Top of DATA RECORDS

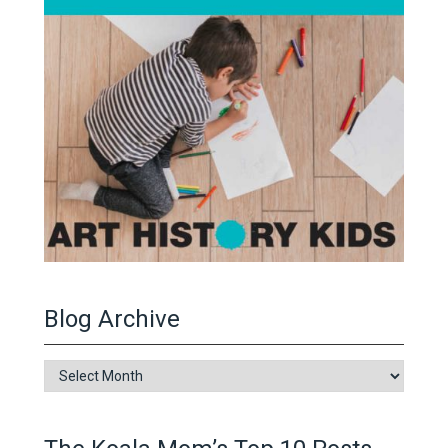
Blog Archive
Blog
Archive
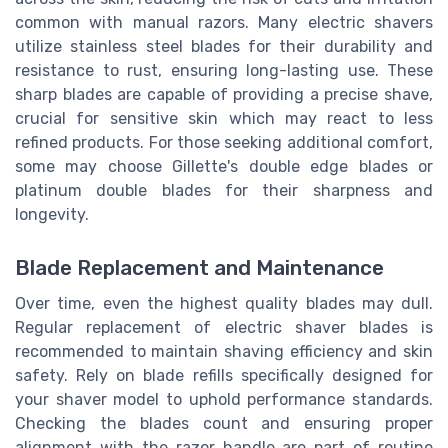
common with manual razors. Many electric shavers
utilize stainless steel blades for their durability and
resistance to rust, ensuring long-lasting use. These
sharp blades are capable of providing a precise shave,
crucial for sensitive skin which may react to less
refined products. For those seeking additional comfort,
some may choose Gillette's double edge blades or
platinum double blades for their sharpness and
longevity.
Blade Replacement and Maintenance
Over time, even the highest quality blades may dull.
Regular replacement of electric shaver blades is
recommended to maintain shaving efficiency and skin
safety. Rely on blade refills specifically designed for
your shaver model to uphold performance standards.
Checking the blades count and ensuring proper
alignment with the razor handle are part of routine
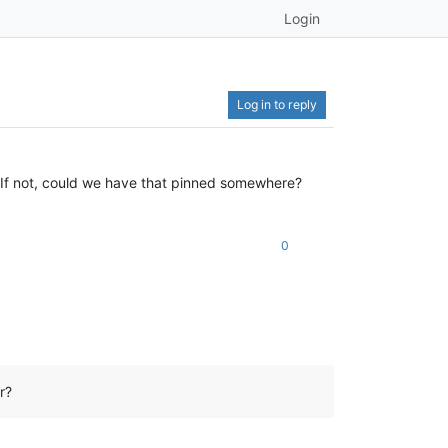
Login
Log in to reply
? If not, could we have that pinned somewhere?
0
r?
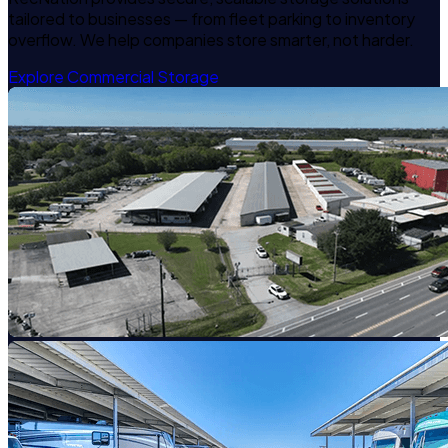
tailored to businesses — from fleet parking to inventory
overflow. We help companies store smarter, not harder.
Explore Commercial Storage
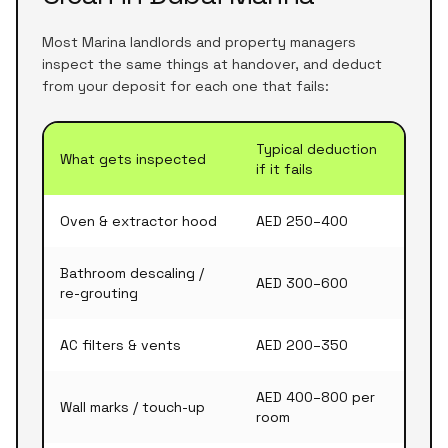
Most Marina landlords and property managers
inspect the same things at handover, and deduct
from your deposit for each one that fails:
Typical deduction
What gets inspected
if it fails
Oven & extractor hood
AED 250–400
Bathroom descaling /
AED 300–600
re-grouting
AC filters & vents
AED 200–350
AED 400–800 per
Wall marks / touch-up
room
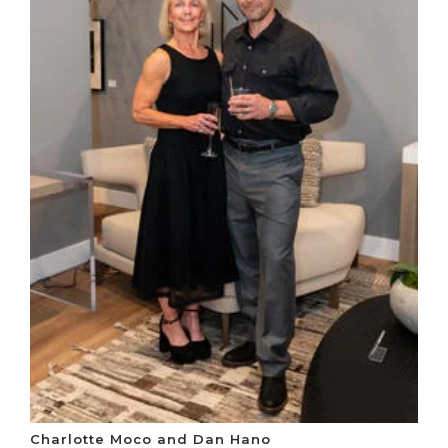
Charlotte Moco and Dan Hano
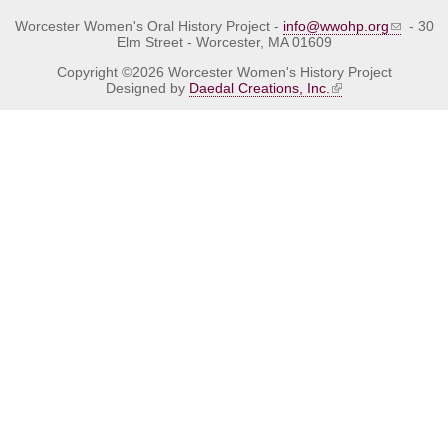
Worcester Women's Oral History Project -
info@wwohp.org
- 30
Elm Street - Worcester, MA 01609
Copyright ©2026 Worcester Women's History Project
Designed by
Daedal Creations, Inc.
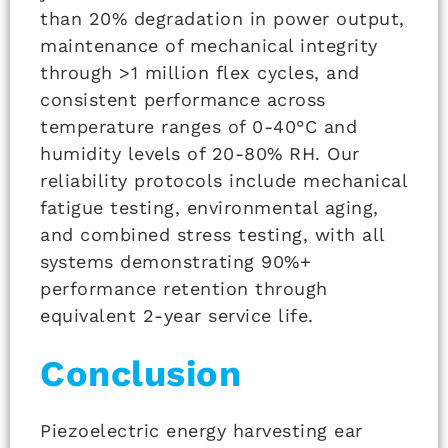
than 20% degradation in power output,
maintenance of mechanical integrity
through >1 million flex cycles, and
consistent performance across
temperature ranges of 0-40°C and
humidity levels of 20-80% RH. Our
reliability protocols include mechanical
fatigue testing, environmental aging,
and combined stress testing, with all
systems demonstrating 90%+
performance retention through
equivalent 2-year service life.
Conclusion
Piezoelectric energy harvesting ear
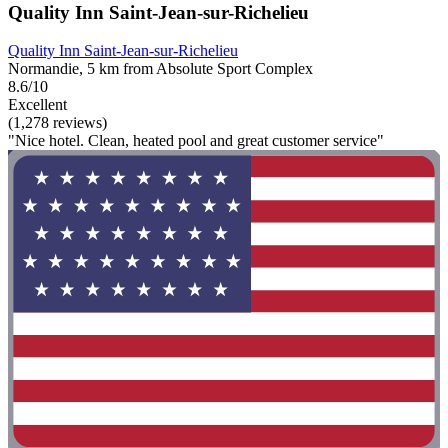
Quality Inn Saint-Jean-sur-Richelieu
Quality Inn Saint-Jean-sur-Richelieu
Normandie, 5 km from Absolute Sport Complex
8.6/10
Excellent
(1,278 reviews)
"Nice hotel. Clean, heated pool and great customer service"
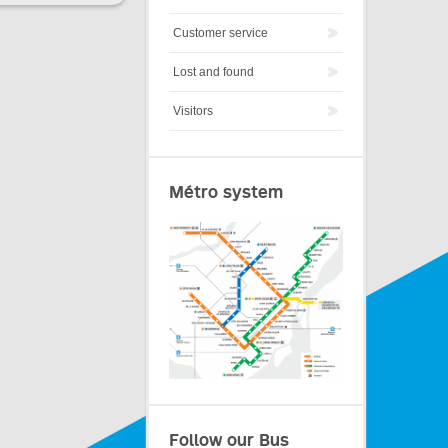
Customer service
Lost and found
Visitors
Métro system
Follow our Bus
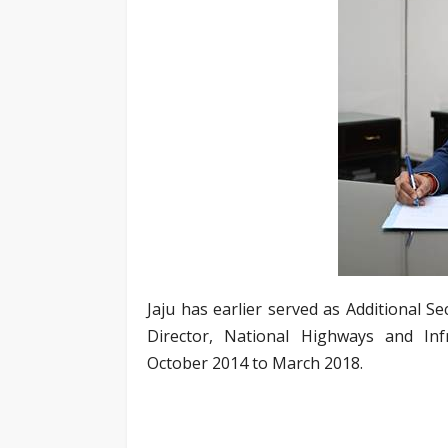
Jaju has earlier served as Additional 
Director, National Highways and In
October 2014 to March 2018.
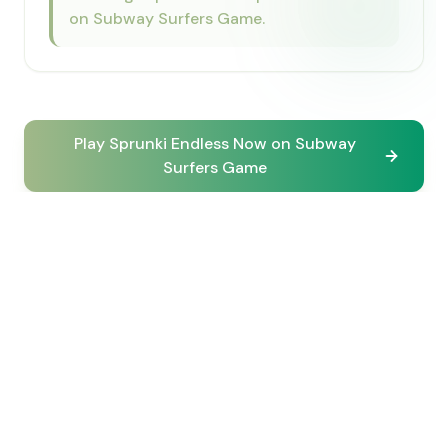
on Subway Surfers Game.
Play Sprunki Endless Now on Subway
Surfers Game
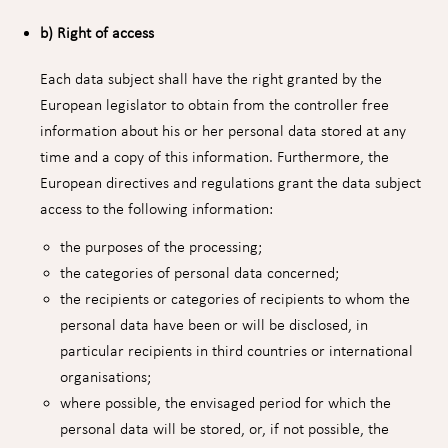
b) Right of access
Each data subject shall have the right granted by the
European legislator to obtain from the controller free
information about his or her personal data stored at any
time and a copy of this information. Furthermore, the
European directives and regulations grant the data subject
access to the following information:
the purposes of the processing;
the categories of personal data concerned;
the recipients or categories of recipients to whom the
personal data have been or will be disclosed, in
particular recipients in third countries or international
organisations;
where possible, the envisaged period for which the
personal data will be stored, or, if not possible, the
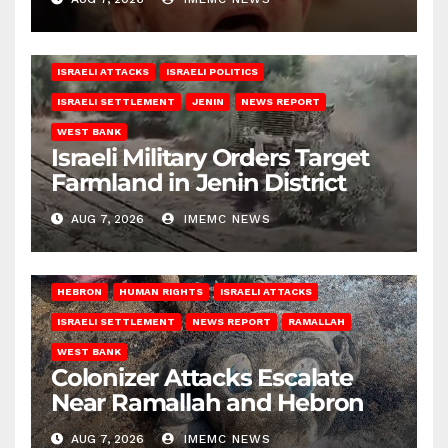
ISRAELI ATTACKS
ISRAELI POLITICS
ISRAELI SETTLEMENT
JENIN
NEWS REPORT
WEST BANK
Israeli Military Orders Target
Farmland in Jenin District
AUG 7, 2026
IMEMC NEWS
HEBRON
HUMAN RIGHTS
ISRAELI ATTACKS
ISRAELI SETTLEMENT
NEWS REPORT
RAMALLAH
WEST BANK
Colonizer Attacks Escalate
Near Ramallah and Hebron
AUG 7, 2026
IMEMC NEWS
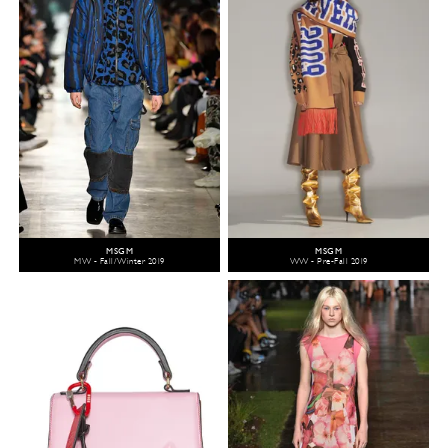
MSGM
MSGM
MW - Fall/Winter 2019
WW - Pre-Fall 2019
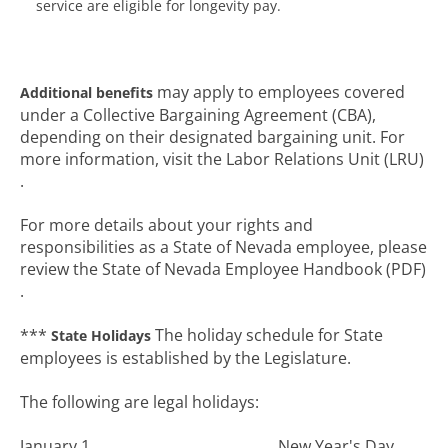
service are eligible for longevity pay.
may apply to employees covered
Additional benefits
under a Collective Bargaining Agreement (CBA),
depending on their designated bargaining unit. For
more information, visit the Labor Relations Unit (LRU)
.
For more details about your rights and
responsibilities as a State of Nevada employee, please
review the State of Nevada Employee Handbook (PDF)
.
***
The holiday schedule for State
State Holidays
employees is established by the Legislature.
The following are legal holidays:
January 1.............................................. New Year's Day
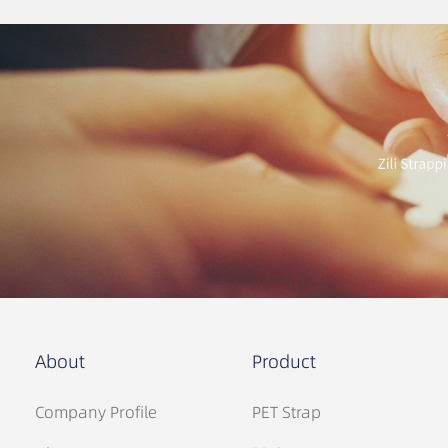
About
Product
Company Profile
PET Strap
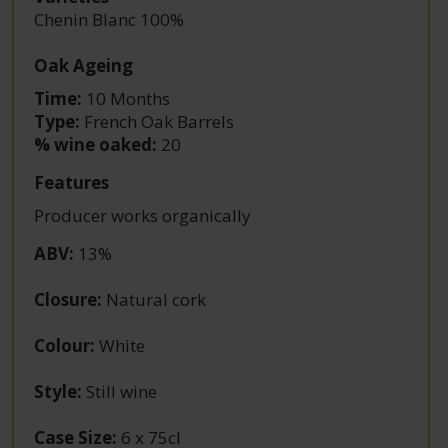
Chenin Blanc 100%
Oak Ageing
Time:
10 Months
Type:
French Oak Barrels
% wine oaked:
20
Features
Producer works organically
ABV
:
13%
Closure
:
Natural cork
Colour
:
White
Style
:
Still wine
Case Size
:
6 x 75cl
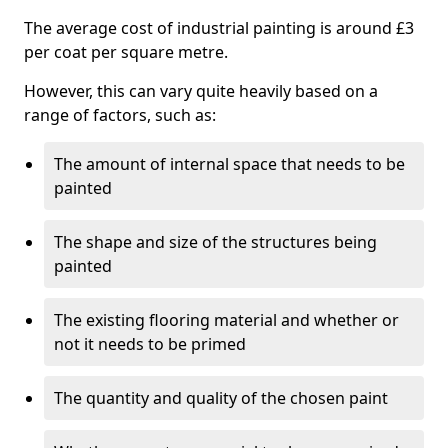
The average cost of industrial painting is around £3
per coat per square metre.
However, this can vary quite heavily based on a
range of factors, such as:
The amount of internal space that needs to be
painted
The shape and size of the structures being
painted
The existing flooring material and whether or
not it needs to be primed
The quantity and quality of the chosen paint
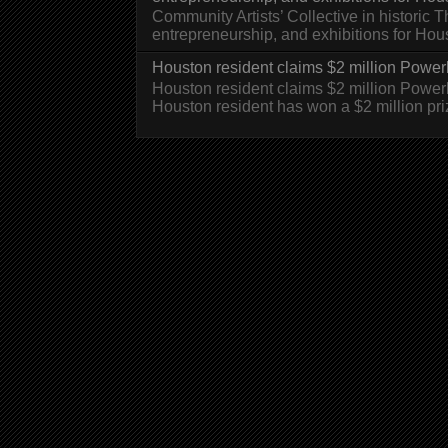
Community Artists’ Collective in historic
entrepreneurship, and exhibitions for H
Houston resident claims $2 million Powerb
Houston resident claims $2 million Powe
Houston resident has won a $2 million pri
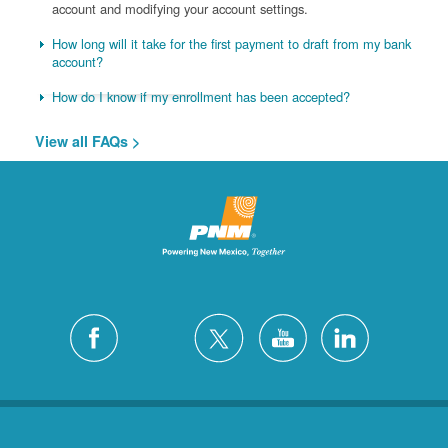
account and modifying your account settings.
How long will it take for the first payment to draft from my bank
account?
How do I know if my enrollment has been accepted?
View all FAQs >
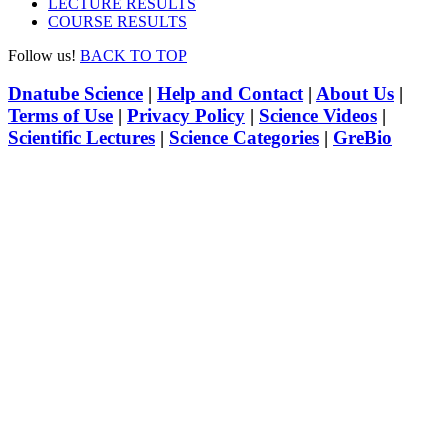
LECTURE RESULTS
COURSE RESULTS
Follow us!
BACK TO TOP
Dnatube Science
|
Help and Contact
|
About Us
|
Terms of Use
|
Privacy Policy
|
Science Videos
|
Scientific Lectures
|
Science Categories
|
GreBio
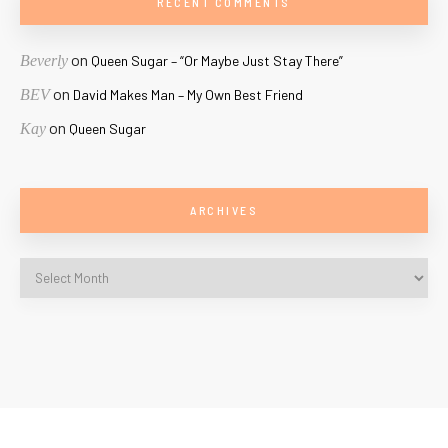
RECENT COMMENTS
on
Beverly
Queen Sugar – “Or Maybe Just Stay There”
on
BEV
David Makes Man – My Own Best Friend
on
Kay
Queen Sugar
ARCHIVES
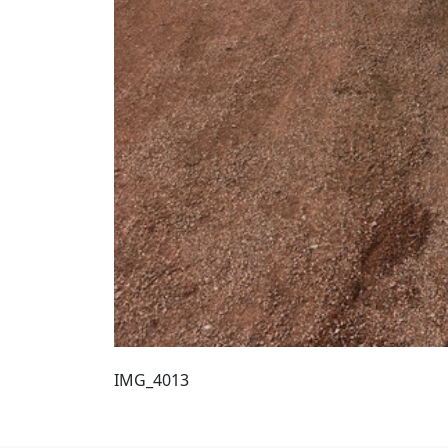
IMG_4013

Bottom of DATA RECORDS

• [DESCRIPTION OF THE TASK]
Print the stretch of the data from the line with "How do I know" through its last line, exactly and with both ends kept. Omit pictures.

• [RESULT BELOW]
How do I know if my enrollment has been accepted?
View all FAQs >
LECTURE RESULTS
COURSE RESULTS
Follow us!
BACK TO TOP
Dnatube Science
|
Help and Contact
|
About Us
|
Terms of Use
|
Privacy Policy
|
Science Videos
|
Scientific Lectures
|
Science Categories
|
GreBio
RECENT COMMENTS
on
Beverly
Queen Sugar – “Or Maybe Just Stay There”
on
BEV
David Makes Man – My Own Best Friend
on
Kay
Queen Sugar
ARCHIVES
IMG_4013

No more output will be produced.